Face à cette interrogation cruciale, il convient d’analyser les logiques possibles de cette posture de retenue chinoise, qui intrique les observateurs et le grand public.

Contents
Les tensions sino-taïwanaises relèvent-elles d’une stratégie de pression graduelle visant à obtenir une victoire politique sans guerre ouverte, plutôt que d’un prélude inévitable à l’invasion ?La dimension stratégique : la « victoire sans combat »La dissuasion américaine : un coût stratégique prohibitifL’interdépendance économique sino-taïwanaiseLes semi-conducteurs : un verrou stratégiqueLe détroit de Taïwan : artère du commerce mondialLes facteurs culturels et philosophiquesAutres éléments dissuasifs

 

La dimension stratégique : la « victoire sans combat »

La pensée stratégique chinoise est souvent reliée à l’Art de la guerre de Sun Tzu, qui valorise la supériorité stratégique obtenue sans affrontement direct.

Dans cette lecture, la pression militaire (exercices autour de l’île, démonstrations navales, cyberstratégie) pourrait relever d’une stratégie de dissuasion psychologique dont l’objectif serait d’user politiquement Taïwan, d’influencer son électorat et d’envoyer un message géopolitique aux États-Unis où une invasion serait coûteuse, risquée et contraire à une approche privilégiant le long terme.
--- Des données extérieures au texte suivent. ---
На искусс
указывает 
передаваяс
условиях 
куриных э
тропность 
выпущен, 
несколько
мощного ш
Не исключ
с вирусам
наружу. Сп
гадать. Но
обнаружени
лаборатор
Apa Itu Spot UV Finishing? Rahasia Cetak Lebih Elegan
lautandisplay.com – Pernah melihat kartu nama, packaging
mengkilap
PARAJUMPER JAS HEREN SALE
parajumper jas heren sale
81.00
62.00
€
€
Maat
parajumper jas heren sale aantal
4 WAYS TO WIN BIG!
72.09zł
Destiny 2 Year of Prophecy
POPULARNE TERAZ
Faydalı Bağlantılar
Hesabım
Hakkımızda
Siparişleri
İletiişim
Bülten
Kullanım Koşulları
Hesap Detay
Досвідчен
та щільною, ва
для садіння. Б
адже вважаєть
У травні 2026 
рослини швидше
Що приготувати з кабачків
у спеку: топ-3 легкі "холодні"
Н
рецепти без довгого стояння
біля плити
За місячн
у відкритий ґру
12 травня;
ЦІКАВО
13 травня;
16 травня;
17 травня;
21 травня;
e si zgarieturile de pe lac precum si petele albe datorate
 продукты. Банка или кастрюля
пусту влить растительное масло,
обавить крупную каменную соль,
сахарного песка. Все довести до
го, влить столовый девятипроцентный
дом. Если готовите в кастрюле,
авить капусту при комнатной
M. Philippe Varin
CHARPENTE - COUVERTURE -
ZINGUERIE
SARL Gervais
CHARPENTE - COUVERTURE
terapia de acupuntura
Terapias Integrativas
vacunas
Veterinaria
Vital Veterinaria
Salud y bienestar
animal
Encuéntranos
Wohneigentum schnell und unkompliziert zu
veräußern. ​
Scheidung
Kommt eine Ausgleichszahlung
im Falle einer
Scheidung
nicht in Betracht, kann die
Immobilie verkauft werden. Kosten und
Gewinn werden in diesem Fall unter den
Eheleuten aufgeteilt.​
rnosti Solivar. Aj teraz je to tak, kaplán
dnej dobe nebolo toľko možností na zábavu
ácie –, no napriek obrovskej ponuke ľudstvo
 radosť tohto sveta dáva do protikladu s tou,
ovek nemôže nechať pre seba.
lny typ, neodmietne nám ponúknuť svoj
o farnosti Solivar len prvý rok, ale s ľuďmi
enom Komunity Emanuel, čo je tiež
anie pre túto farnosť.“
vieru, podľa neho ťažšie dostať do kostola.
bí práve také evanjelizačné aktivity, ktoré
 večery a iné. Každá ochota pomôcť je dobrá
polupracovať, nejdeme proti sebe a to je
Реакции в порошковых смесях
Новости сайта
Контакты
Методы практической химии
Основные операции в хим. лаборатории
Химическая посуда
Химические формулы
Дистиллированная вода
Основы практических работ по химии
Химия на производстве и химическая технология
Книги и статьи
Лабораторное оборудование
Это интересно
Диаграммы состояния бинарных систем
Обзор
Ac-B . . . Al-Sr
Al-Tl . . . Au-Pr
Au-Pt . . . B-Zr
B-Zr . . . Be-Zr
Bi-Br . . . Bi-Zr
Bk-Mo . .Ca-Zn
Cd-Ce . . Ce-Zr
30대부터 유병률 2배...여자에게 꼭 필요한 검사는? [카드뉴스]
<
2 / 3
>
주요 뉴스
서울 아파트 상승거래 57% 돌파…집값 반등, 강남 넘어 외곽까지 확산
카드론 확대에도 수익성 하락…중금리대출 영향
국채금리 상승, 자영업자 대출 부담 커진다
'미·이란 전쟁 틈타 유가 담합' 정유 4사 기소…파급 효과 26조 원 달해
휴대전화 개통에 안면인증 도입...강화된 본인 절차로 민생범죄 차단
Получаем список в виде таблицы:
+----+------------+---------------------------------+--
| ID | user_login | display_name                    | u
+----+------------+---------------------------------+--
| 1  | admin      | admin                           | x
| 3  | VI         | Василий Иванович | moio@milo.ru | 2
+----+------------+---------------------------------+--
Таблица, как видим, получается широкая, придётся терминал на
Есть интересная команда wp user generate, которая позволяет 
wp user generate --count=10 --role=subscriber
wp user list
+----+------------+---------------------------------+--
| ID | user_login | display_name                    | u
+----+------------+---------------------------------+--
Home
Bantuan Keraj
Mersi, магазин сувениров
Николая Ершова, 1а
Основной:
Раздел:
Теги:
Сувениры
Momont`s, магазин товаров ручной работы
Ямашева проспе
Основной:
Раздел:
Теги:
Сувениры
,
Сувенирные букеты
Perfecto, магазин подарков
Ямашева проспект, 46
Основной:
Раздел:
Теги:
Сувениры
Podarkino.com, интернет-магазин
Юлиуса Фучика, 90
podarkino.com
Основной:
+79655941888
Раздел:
Cette vision est cohérente avec la doctrine dite de la « zone grise » : pression constante sans franchir le seuil de guerre ouverte.

 

La dissuasion américaine : un coût stratégique prohibitif

La présence militaire américaine en Asie-Pacifique, notamment via ses alliances régionales (Japon, Corée du Sud, Philippines) élève considérablement le coût d’une invasion. En effet, une opération amphibie contre Taïwan serait militairement complexe, économiquement dévastatrice, susceptible de provoquer des sanctions massives…

 

L’interdépendance économique sino-taïwanaise

La Chine continentale reste le premier partenaire commercial de Taïwan où les chaînes de valeur sont profondément intégrées. Sans le moindre doute, un conflit détruirait les flux commerciaux bilatéraux, les investissements croisés, et une part significative des exportations technologiques asiatiques.

 

Les semi-conducteurs : un verrou stratégique

Taïwan abrite Taiwan Semiconductor Manufacturing Company (TSMC), acteur central de la production mondiale de puces avancées. Même si NVIDIA est une entreprise américaine, ses puces avancées sont majoritairement fabriquées par TSMC.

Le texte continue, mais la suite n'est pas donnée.